In Individual Members of the Medical Licensing Board of Indiana v. Anonymous Plaintiff 1, (IN App., April 4, 2024), an Indiana state appellate court held that plaintiffs are entitled to a preliminary injunction in their suit claiming that the state's Religious Freedom Restoration Act is violated when they are prohibited by Indiana's abortion law from obtaining an abortion that their religious beliefs direct them to obtain. However, the court found that the injunction entered by the trial court was broader than just protecting plaintiffs' religious rights and sent the case back for the trial court to tailor its injunction more narrowly. The court said in part:
The State has provided little authority—and none that we find persuasive—to support the more restrictive view that religious exercise does not encompass the pregnancy terminations at issue here.... If a corporation can engage in a religious exercise by refusing to provide abortifacients—contraceptives that essentially abort a pregnancy after fertilization—it stands to reason that a pregnant person can engage in a religious exercise by pursuing an abortion....
... [W]e need look no further than the language of the Abortion Law to determine that the General Assembly does not view the State’s compelling interest as beginning at fertilization. The Abortion Law exempts in vitro fertilization procedures from its scope, although there is the potential for life that might be destroyed in the process of this procedure.... That broad exemption suggests any compelling interest by the State is absent at fertilization. Beyond that, the Abortion Law expressly permits abortions at all stages of gestation provided certain express requirements are met.... The Abortion Law allows a conditional right to abortions “to prevent any serious health risk to the pregnant woman or to save the pregnant woman’s life.” ... This amounts to an exception to the Abortion Law’s prohibitions based on a prioritization of the pregnant woman’s health over the survival of the zygote, embryo, or fetus. But that is the same sort of prioritization reflected in the Plaintiffs’ religious beliefs, albeit on a different scale....
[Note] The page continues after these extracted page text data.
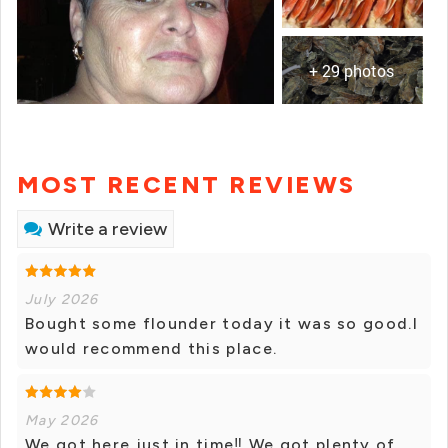
+ 29 photos
MOST RECENT REVIEWS
Write a review
July 2026
Bought some flounder today it was so good.I
would recommend this place.
May 2026
We got here just in time‼️ We got plenty of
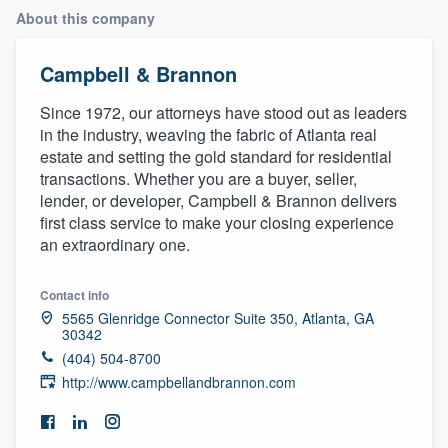
About this company
Campbell & Brannon
Since 1972, our attorneys have stood out as leaders
in the industry, weaving the fabric of Atlanta real
estate and setting the gold standard for residential
transactions. Whether you are a buyer, seller,
lender, or developer, Campbell & Brannon delivers
first class service to make your closing experience
an extraordinary one.
Contact info
5565 Glenridge Connector Suite 350, Atlanta, GA
30342
(404) 504-8700
http://www.campbellandbrannon.com
Welcome to our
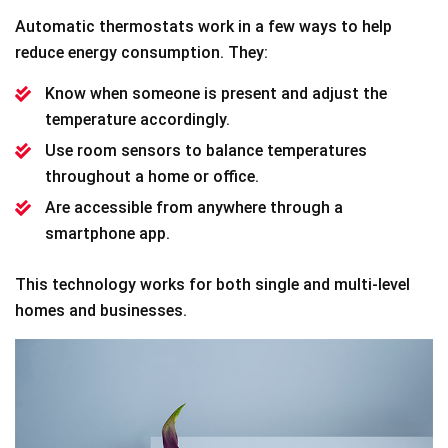
Automatic thermostats work in a few ways to help
reduce energy consumption. They:
Know when someone is present and adjust the
temperature accordingly.
Use room sensors to balance temperatures
throughout a home or office.
Are accessible from anywhere through a
smartphone app.
This technology works for both single and multi-level
homes and businesses.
Thus, the broader religious exemption that Plaintiffs effectively seek has the same foundation as the narrower exceptions already existing in the Abortion Law: all are based on the interests of the mother outweighing the interests of the zygote, embryo, or fetus. The religious exemption that Plaintiffs seek, based on their sincere religious beliefs, merely expands the circumstances in which the pregnant woman’s health dictates an abortion....
The State asserts the injunction is so broad that it enjoins future government action that may not violate RFRA.... Plaintiffs’ response is that the preliminary injunction should be interpreted more narrowly because Plaintiffs never sought such broad relief.
Judge May concurred without a separate opinion and Judge Bailey filed a concurring opinion. Indiana Capital Chronicle reports on the decision. [Thanks to Thomas Rutledge for the lead.]